Find the string "delete" in the records. Copy each line that has it.

--- Supplied information Enclosed Below ---

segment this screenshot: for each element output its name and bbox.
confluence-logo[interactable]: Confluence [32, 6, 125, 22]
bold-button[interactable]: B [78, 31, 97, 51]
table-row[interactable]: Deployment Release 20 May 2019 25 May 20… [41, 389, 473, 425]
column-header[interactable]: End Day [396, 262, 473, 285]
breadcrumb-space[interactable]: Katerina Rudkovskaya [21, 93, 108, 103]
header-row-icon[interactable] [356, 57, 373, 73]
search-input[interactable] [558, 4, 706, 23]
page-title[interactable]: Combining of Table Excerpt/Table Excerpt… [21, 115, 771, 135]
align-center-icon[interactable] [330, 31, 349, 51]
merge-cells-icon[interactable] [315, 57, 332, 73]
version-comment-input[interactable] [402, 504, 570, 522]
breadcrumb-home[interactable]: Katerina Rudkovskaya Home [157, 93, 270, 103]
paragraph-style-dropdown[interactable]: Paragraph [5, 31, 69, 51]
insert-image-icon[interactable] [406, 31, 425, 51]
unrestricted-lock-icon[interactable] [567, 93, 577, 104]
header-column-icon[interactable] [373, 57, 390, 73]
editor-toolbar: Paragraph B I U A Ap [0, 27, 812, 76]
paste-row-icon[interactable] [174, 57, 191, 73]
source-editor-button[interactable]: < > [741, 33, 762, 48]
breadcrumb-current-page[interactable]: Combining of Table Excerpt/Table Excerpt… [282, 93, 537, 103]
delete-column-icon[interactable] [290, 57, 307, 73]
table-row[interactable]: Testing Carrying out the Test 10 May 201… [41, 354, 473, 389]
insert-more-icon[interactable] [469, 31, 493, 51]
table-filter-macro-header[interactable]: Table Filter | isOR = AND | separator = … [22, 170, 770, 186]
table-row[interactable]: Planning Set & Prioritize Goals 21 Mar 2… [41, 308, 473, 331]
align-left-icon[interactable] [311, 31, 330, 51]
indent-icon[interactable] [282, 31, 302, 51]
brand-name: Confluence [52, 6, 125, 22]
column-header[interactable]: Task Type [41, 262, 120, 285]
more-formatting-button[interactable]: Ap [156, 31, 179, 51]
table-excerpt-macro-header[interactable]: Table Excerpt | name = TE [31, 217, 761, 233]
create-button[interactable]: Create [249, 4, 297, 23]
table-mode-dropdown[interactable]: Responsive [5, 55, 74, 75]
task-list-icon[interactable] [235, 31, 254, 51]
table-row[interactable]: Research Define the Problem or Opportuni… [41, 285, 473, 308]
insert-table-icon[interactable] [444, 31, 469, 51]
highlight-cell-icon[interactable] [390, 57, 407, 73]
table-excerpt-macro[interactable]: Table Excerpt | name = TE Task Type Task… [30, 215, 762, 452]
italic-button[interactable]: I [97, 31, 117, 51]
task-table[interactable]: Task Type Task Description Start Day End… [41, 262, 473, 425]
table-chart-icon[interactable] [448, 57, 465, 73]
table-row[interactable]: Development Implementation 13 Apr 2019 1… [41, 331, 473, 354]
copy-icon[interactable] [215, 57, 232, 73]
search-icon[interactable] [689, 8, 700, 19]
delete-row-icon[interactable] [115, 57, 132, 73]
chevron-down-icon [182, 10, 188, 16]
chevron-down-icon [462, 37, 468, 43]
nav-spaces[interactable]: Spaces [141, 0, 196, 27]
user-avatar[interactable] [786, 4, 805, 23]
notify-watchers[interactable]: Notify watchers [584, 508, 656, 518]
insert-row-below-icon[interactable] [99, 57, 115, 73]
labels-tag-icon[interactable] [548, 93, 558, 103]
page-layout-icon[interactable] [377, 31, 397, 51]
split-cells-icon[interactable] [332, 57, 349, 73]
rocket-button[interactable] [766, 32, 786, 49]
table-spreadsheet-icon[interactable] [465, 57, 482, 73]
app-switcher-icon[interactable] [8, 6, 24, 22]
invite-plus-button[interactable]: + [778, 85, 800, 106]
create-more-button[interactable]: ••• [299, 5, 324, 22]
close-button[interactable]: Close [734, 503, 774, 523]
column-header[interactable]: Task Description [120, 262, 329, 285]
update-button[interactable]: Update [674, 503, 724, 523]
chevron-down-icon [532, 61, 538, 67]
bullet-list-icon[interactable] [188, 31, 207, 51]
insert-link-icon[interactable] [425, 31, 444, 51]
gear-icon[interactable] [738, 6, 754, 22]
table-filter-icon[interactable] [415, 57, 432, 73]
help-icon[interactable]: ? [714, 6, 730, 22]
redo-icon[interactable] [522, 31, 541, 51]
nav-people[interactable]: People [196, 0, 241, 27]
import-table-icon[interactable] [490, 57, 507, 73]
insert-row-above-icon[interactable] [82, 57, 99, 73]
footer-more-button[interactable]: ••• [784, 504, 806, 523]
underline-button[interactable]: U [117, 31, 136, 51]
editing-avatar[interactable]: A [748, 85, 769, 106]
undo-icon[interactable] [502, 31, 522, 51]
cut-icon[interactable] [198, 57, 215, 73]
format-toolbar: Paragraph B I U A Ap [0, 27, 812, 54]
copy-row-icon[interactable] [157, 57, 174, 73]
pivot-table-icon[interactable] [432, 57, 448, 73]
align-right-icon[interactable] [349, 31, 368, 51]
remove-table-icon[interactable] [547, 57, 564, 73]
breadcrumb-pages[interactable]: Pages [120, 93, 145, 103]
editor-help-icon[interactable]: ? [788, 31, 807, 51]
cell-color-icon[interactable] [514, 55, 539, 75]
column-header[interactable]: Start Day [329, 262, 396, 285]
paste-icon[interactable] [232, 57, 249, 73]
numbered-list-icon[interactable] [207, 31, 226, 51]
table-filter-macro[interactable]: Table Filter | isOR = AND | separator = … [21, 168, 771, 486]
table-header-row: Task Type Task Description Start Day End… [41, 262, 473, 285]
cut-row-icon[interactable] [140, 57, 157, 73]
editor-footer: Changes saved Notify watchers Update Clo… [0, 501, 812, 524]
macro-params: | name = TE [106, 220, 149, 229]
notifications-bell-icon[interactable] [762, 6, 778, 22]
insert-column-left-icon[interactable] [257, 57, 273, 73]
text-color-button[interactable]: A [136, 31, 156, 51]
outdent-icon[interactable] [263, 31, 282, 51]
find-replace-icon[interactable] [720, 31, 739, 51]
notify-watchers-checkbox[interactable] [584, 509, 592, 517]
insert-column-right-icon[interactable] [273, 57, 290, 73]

--- End of Enclosed Supplied information ---

Answer to the exercise:
delete-column-icon[interactable] [290, 57, 307, 73]
delete-row-icon[interactable] [115, 57, 132, 73]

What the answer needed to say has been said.